Who’ll Stop The Rain


The River City condominium complex was constructed in 1986. The seventeen-story building has 446 residential units located above the third level. The condominiums are managed through an owner association. The three lower floors of the structure are owned and managed by Marc Realty, which leases the space to commercial tenants. Marc Realty also operates the buildings major mechanical equipment, which is located in a sub-basement area of the facility, well below the normal level of the Chicago River.

A unique feature of the luxury condominium complex is the pleasure boat marina that was placed below.

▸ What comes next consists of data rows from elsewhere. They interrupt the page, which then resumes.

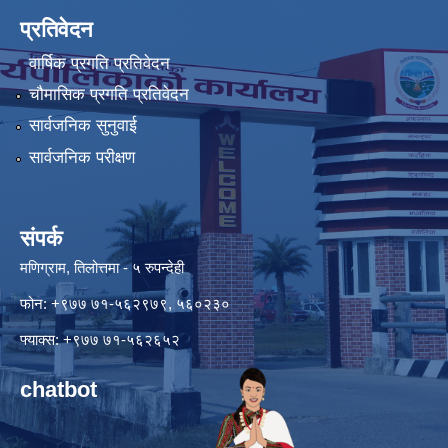
प्रतिवेदन
वार्षिक प्रगति प्रतिवेदन
चौमासिक प्रगति प्रतिवेदन
सार्वजनिक सुनुवाई
सार्वजनिक परीक्षण
संपर्क
मणिग्राम, तिलोत्तमा - ५ रुपन्देही
फोन: +९७७ ७१-५६२९७९, ५६०२३०
फ्याक्स: +९७७ ७१-५६२६५२
chatbot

Carved out from what was the east bank of the river, the marina permits owners to dock their pleasure boats directly under the building structure.

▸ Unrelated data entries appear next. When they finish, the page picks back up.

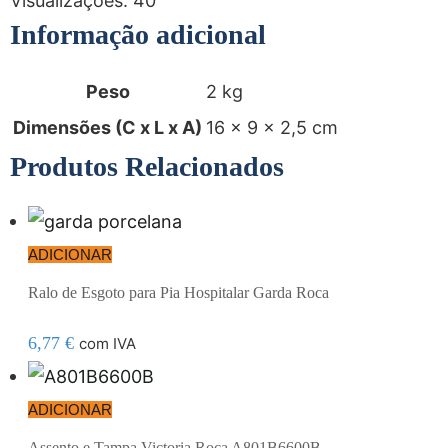
Visualizações:
40
Informação adicional
Peso
2 kg
Dimensões (C x L x A)
16 × 9 × 2,5 cm
Produtos Relacionados
ADICIONAR
Ralo de Esgoto para Pia Hospitalar Garda Roca
6,77
€
com IVA
ADICIONAR
Assento e Tampa Victoria Roca A801B6600B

“I immediately knew that while water entering into any building along the river poses a problem, water coming into River City could lead to catastrophe,” Jim said.

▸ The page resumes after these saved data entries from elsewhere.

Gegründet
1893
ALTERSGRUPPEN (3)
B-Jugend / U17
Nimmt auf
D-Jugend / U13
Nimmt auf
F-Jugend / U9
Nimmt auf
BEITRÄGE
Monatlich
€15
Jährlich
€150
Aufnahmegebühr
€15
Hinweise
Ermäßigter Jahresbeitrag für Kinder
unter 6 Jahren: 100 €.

He immediately started calling in his engineering staff and headed towards River City.

“I’ve seen a lot of things in buildings,” Jim said. “But nothing prepared me for what I found when I got to River City”.

By the time Jim arrived at the building, water levels had already reached the point that it was impossible to enter the lower levels of the structure.

“All I could really do at first was just watch as water poured into the entire lower levels,” he said.

The Chicago Fire Department arrived on the scene and working directly with Jim, determined that the facility should be evacuated immediately until the flood waters could be controlled and the extent of damage to critical infrastructure and process piping could be determined.

On July 24th, hundreds of tenants were ordered to immediately vacate the building. As they left, some were informed that they would most likely be able to return in about ten hours. In fact, the next time tenants would be permitted to enter their homes would be August 14th, twenty-one days later.

At the time of the evacuation, all Jim and the Chicago Fire Department knew was that water levels had clearly exceeded the level of the building’s boiler and chiller rooms. Also underwater was a ComEd electrical vault and the buildings switch gear and telecommunication rooms.